Stop being mad at yourself for whatever you think you fucked up. The drinking hurts me—not because you did it, but because I wasn’t there to help you through it. I know you’re probably comparing yourself to your mom right now—because you never talk about it, but it probably lives 136

inside you, and it took me a while to know how that shit lives and breathes inside you when everyone thinks it’s gone. It’s not. I can’t imagine what it was like to be you, when she was sick and after, alone with her in the house after she’d passed away, but trust me, Deacon—you haven’t done that to us. You’re still hanging on for us.

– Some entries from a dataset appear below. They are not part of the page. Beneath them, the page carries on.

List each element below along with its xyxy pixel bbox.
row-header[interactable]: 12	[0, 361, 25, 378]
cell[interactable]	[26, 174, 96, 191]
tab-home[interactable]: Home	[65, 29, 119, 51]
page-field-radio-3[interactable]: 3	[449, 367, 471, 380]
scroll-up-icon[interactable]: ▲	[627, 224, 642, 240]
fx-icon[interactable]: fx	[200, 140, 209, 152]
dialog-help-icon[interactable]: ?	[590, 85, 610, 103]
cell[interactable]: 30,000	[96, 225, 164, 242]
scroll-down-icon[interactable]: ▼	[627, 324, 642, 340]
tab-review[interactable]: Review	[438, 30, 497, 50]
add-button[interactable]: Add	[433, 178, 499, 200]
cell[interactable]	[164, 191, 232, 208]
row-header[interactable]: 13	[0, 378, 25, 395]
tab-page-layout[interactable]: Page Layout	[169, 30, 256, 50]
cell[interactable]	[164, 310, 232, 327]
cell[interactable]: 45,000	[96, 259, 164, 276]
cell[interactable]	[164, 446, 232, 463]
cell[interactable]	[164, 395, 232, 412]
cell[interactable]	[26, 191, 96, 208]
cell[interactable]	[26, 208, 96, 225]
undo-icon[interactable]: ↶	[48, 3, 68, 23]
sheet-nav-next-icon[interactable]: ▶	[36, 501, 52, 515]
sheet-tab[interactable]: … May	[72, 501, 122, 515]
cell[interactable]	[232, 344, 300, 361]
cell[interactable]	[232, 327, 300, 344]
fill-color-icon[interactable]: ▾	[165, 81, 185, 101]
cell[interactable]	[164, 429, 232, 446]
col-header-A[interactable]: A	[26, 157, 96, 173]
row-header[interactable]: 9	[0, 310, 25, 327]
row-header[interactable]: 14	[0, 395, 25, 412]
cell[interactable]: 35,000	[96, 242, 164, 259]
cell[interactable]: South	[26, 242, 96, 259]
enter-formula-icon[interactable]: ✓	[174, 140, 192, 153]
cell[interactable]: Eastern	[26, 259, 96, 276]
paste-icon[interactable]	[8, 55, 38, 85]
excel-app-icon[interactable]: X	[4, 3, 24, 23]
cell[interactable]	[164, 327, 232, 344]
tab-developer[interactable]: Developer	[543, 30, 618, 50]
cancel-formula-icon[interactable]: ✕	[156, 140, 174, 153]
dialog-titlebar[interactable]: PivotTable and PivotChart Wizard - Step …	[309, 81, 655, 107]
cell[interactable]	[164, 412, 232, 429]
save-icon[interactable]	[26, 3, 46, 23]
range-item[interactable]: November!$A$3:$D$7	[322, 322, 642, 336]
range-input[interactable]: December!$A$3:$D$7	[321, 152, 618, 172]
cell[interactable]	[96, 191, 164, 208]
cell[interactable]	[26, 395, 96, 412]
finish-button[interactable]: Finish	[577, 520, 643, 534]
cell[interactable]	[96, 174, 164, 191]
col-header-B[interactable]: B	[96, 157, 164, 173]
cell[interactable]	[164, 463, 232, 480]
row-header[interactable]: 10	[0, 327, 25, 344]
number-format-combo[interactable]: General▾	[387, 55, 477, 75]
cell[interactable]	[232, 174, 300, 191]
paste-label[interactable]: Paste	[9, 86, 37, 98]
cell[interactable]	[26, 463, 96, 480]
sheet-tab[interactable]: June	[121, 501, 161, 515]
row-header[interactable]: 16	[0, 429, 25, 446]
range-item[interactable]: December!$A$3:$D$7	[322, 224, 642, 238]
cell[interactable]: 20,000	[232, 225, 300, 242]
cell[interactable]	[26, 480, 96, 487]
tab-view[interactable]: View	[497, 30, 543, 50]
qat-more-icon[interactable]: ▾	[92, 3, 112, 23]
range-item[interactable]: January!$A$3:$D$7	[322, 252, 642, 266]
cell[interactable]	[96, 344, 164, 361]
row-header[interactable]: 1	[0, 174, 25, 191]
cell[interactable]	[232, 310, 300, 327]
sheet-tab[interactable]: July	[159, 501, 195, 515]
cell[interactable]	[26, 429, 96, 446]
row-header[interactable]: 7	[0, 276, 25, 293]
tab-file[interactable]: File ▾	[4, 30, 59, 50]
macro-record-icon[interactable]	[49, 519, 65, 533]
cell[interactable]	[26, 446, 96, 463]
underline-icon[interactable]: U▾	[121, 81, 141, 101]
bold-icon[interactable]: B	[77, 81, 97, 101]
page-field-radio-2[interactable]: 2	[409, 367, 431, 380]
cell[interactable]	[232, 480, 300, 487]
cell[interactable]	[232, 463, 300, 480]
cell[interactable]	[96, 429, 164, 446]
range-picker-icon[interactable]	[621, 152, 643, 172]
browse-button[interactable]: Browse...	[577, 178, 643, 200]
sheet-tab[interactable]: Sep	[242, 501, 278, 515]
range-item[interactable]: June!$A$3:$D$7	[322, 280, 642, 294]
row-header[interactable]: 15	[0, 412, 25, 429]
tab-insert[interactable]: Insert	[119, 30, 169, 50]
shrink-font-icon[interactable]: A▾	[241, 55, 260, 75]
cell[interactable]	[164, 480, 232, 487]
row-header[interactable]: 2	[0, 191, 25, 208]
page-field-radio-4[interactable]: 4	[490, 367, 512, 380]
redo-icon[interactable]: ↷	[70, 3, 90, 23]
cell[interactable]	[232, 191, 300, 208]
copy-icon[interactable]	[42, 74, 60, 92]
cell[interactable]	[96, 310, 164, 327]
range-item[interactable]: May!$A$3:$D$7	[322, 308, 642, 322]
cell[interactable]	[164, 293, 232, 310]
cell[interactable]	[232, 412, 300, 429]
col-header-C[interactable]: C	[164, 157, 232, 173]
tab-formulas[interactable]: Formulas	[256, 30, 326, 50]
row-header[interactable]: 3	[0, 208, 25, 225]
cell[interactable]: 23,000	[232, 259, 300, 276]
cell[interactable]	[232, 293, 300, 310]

You’re telling yourself that you let me down—I let me down, and I broke your heart and I’ll have to live with that, but it’s not your fault. You’re telling yourself Benny was your fault when she’s probably the first one to admit it was her own damned fault—you taught her the facts of life same as you taught me, when she was a little girl on the back of a horse. Don’t think I don’t remember—your blush didn’t fade for days.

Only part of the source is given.